- _The problem_: Please retype the records below exactly as they stand.

- _Record set_:
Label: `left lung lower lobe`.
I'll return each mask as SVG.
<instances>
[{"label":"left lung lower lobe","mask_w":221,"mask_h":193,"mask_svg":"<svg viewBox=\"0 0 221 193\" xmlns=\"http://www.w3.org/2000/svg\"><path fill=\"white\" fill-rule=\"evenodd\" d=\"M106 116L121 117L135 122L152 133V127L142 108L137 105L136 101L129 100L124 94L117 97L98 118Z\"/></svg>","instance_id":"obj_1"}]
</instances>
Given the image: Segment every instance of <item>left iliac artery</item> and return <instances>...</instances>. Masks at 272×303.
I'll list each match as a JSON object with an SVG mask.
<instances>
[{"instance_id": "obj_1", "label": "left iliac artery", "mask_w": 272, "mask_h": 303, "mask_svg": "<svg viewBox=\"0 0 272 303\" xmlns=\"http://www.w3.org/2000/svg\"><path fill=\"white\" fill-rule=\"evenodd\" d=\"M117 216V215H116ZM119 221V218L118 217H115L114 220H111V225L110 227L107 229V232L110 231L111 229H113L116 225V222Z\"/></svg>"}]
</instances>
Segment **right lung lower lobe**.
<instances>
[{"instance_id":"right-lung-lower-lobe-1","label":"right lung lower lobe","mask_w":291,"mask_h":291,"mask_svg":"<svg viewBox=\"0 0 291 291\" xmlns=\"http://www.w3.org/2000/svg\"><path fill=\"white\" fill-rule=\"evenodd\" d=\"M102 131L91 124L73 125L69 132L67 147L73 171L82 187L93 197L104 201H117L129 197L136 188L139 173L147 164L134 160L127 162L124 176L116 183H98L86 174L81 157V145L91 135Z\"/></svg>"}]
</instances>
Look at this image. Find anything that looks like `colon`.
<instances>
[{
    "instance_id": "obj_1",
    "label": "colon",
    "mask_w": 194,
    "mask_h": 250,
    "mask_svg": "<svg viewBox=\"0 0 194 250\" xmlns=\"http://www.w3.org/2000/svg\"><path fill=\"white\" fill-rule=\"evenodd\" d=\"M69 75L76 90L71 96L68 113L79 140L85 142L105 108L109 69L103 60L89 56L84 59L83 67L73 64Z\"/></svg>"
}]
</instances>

- _Output below_:
Label: `left lung lower lobe`.
I'll return each mask as SVG.
<instances>
[{"label":"left lung lower lobe","mask_w":221,"mask_h":193,"mask_svg":"<svg viewBox=\"0 0 221 193\" xmlns=\"http://www.w3.org/2000/svg\"><path fill=\"white\" fill-rule=\"evenodd\" d=\"M106 116L121 117L135 122L152 133V127L142 108L137 105L136 101L129 100L124 94L117 97L98 118Z\"/></svg>","instance_id":"obj_1"}]
</instances>
Given the image: Segment every instance of <item>left iliac artery</item> and return <instances>...</instances>. Masks at 272×303.
I'll list each match as a JSON object with an SVG mask.
<instances>
[{"instance_id": "obj_1", "label": "left iliac artery", "mask_w": 272, "mask_h": 303, "mask_svg": "<svg viewBox=\"0 0 272 303\" xmlns=\"http://www.w3.org/2000/svg\"><path fill=\"white\" fill-rule=\"evenodd\" d=\"M117 216V215H116ZM119 221V218L118 217H115L114 220H111V225L110 227L107 229V232L110 231L111 229H113L116 225V222Z\"/></svg>"}]
</instances>
Segment **right lung lower lobe**.
<instances>
[{"instance_id":"right-lung-lower-lobe-1","label":"right lung lower lobe","mask_w":291,"mask_h":291,"mask_svg":"<svg viewBox=\"0 0 291 291\" xmlns=\"http://www.w3.org/2000/svg\"><path fill=\"white\" fill-rule=\"evenodd\" d=\"M102 131L91 124L73 125L69 132L67 147L73 171L82 187L93 197L104 201H117L129 197L136 188L139 173L147 164L134 160L127 162L124 176L116 183H98L86 174L81 157V145L91 135Z\"/></svg>"}]
</instances>
Look at this image. Find anything that looks like `colon`.
<instances>
[{
    "instance_id": "obj_1",
    "label": "colon",
    "mask_w": 194,
    "mask_h": 250,
    "mask_svg": "<svg viewBox=\"0 0 194 250\" xmlns=\"http://www.w3.org/2000/svg\"><path fill=\"white\" fill-rule=\"evenodd\" d=\"M69 75L76 90L71 96L68 113L79 140L85 142L105 108L109 69L103 60L89 56L84 59L83 67L73 64Z\"/></svg>"
}]
</instances>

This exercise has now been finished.